W poniedziałek o godz. 20.45 do służb ratunkowych wpłynęło zgłoszenie dotyczące potrącenia 4-letniego dziecka przez motocykl w Kłecku. Na miejsce wysłano Policję, Pogotowie Ratunkowe oraz Straż Pożarną.
Po przybyciu ratowników na miejsce zdarzenia ustalono, że 4-latek był pod opieką rodziców, jednak w pewnym momencie nagle wbiegł nagle z chodnika na jezdnię i uderzył w prawy bok jadącego motocykla marki Romet. Dziecko było przytomne. Ze względu na swój wiek, razem z matką zostało zabrane do szpitala przy ul. Krysiewicza w Poznaniu.

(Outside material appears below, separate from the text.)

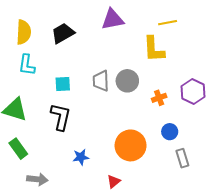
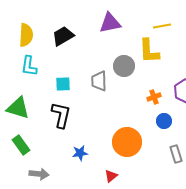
gray circle: (127, 81) -> (124, 66), moved
blue circle: (170, 132) -> (164, 121), moved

Kierujący motocyklem i matka chłopca, która w momencie zdarzenia opiekowała się dzieckiem, byli trzeźwi. Ojciec dziecka miał w organizmie ok. 1 promil alkoholu.
12 komentarzy
Wszyscy skupili się na ojcu, natomiast nikt na sprawcy wypadku czyli motorowerzyście, który niestety jeździ po mieście jak szalony, nie stosując ograniczeń. Uważa, że każda droga jest wyłącznie dla niego. Dziwię się, że Policja z Kłecka nie zauważa takich faktów. Motorowerzysta jeździ i nadal jest postrachem pieszych – do następnego wypadku.
a ty jesteś popegerowski bieniefiencjent analfabetyzmu
A ty chodziles do szkoły, w której uczono j. Polskiego?
Również można stwierdzić ze redaktorek piszący artykuł był pod wpływem alkoholu,nie myślał logicznie…ale co to ma do rzeczy,nie wolno mu?
bieneficjent pincet plus?
Pozdrawia. Piszoncego repaotaz 😉 . Na to wychodzi ze czlowiek majocy dzieci piwa wipć nie moze . Bo jak cos sie stanie to palolagie z człowiaka zrobia ….
Nieszczęśliwy wypadek. Nie jest łatwo upilnować żywiołowe dziecko. Maluch był pod opieką trzeźwej mamy więc co ma do tego promil taty? Tania sensacja.
Jakie to ma znaczenie że był po piwku?
I co z tego ze ojciec byl pijany skoro matka byla trzezwa…
Ale po co pisać, że ojciec był pod wpływem? Matka była trzeźwa, więc o co chodzi z tą informacją o ojcu?
Wstyd tak nazwać artykuł . Ojciec pijany . 1promil . A może wracali z grila i ojciec wypił dwa piwa. A matka nic żeby któryś z rodziców był trzeźwy. A brukowiec musi dac tytuł pod publikę. Wstyd….
Tytuł artykułu bardzo adekwatny do sytuacji? Czy szanowny pan redaktor w ogóle był na miejscu zdarzenia aby oceniać stan trzeźwości ojca dziecka. Od tego są odpowiednie służby. Łatwo jest nie znając faktów i rodziny oceniać zachowanie i stan trzeźwości ojca, który dla wiadomości PANA REDAKTORA I WSZYSTKICH CZYTAJĄCYCH ten artykuł jest czułym i kochającym swoje dzieci ojcem, który przekłada ich dobro i bezpieczeństwo ponad swoje. W rodzinach w których faktycznie jest problem alkoholowy brak jakichkolwiek reakcji a w sytuacji zwykłego nieszczęśliwego wypadku najprościej jest napisać OJCIEC BYŁ PIJANY nie zważając na konsekwencje i cierpienia tej rodziny. Drogi panie Andrzeju na przyszłość proszę lepiej zweryfikować wiadomości zanim się je opublikuje.